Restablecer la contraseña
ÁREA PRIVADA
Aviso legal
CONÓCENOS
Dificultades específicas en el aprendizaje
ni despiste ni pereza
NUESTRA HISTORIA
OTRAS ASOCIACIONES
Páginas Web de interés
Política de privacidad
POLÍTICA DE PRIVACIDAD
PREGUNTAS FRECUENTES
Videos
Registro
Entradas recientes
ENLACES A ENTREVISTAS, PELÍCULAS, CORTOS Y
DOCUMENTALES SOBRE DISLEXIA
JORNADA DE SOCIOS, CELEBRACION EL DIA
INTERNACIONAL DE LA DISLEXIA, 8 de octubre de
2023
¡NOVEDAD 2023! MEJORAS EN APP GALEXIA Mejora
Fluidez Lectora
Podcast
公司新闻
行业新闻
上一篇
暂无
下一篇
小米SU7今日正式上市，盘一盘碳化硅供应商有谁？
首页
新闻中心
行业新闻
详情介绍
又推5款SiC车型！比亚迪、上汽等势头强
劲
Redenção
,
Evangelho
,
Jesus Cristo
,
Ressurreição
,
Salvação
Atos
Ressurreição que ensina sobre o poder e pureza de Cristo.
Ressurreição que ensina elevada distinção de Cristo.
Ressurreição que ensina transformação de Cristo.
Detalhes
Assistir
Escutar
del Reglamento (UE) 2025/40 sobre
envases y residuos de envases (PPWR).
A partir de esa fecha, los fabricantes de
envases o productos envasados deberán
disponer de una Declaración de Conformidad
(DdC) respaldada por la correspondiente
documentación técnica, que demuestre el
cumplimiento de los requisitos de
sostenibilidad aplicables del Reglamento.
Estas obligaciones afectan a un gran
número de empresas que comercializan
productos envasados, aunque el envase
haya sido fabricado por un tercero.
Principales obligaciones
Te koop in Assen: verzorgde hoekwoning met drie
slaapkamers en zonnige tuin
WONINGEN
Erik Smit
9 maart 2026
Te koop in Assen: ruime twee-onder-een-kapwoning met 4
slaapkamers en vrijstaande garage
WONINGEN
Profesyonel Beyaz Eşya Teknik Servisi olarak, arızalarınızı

■ ■ ■ ■ ■

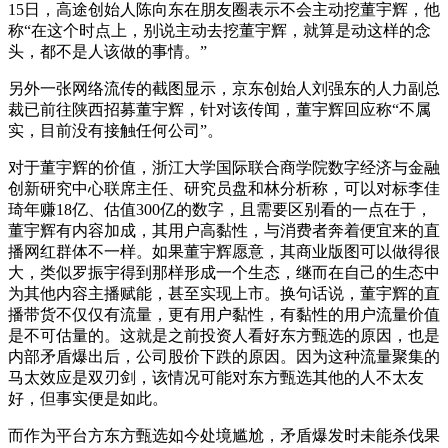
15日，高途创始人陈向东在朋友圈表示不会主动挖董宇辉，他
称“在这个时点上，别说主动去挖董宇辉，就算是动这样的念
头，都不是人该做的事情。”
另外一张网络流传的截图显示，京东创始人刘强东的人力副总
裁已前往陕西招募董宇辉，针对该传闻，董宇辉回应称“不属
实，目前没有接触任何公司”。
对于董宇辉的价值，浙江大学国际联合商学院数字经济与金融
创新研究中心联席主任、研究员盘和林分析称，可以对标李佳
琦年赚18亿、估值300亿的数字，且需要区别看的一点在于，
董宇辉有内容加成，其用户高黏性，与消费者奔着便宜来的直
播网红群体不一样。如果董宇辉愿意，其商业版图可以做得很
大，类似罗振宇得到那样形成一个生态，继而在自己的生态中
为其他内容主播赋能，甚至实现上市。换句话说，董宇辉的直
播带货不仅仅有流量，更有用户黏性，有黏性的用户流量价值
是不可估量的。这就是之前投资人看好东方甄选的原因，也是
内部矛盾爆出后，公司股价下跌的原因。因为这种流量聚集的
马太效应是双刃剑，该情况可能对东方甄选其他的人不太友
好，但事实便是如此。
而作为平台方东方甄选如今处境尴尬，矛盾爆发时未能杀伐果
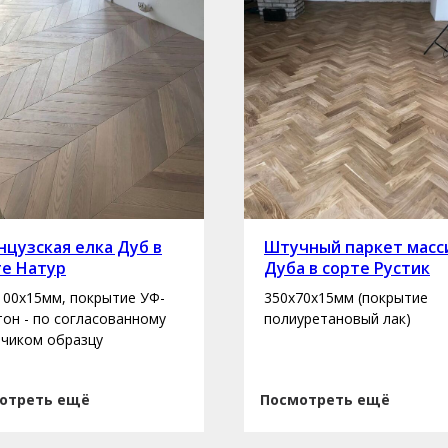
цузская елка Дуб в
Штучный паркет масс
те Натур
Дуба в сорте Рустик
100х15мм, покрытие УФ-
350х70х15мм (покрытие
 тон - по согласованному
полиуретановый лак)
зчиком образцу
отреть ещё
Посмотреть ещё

■ ■ ■ ■ ■

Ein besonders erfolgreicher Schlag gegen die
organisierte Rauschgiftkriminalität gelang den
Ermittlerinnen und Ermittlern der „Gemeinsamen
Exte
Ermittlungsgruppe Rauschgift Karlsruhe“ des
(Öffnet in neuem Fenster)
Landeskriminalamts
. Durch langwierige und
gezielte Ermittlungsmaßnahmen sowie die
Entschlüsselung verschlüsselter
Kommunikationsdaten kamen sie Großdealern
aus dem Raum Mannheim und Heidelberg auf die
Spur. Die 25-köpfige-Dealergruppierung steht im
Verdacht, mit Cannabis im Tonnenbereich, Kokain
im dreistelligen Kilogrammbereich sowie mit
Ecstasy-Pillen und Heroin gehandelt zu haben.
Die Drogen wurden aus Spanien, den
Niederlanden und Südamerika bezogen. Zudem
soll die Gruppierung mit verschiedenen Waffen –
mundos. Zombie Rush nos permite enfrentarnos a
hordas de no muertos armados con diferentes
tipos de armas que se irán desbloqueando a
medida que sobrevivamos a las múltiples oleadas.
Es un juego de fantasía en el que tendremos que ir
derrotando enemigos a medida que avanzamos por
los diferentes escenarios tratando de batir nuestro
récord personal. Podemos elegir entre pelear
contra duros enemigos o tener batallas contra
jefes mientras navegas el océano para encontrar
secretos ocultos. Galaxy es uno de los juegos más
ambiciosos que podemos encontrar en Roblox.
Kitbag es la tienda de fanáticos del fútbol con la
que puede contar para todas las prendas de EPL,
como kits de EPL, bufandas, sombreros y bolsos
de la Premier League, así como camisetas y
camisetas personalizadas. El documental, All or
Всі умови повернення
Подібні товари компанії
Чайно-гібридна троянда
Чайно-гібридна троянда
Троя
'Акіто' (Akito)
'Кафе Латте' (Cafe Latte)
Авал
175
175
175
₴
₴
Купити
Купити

■ ■ ■ ■ ■

### Exercise prompt
Lines with the string "Reglamento": say how many appear in the entries above, giving the number alone.

### Worked solution
2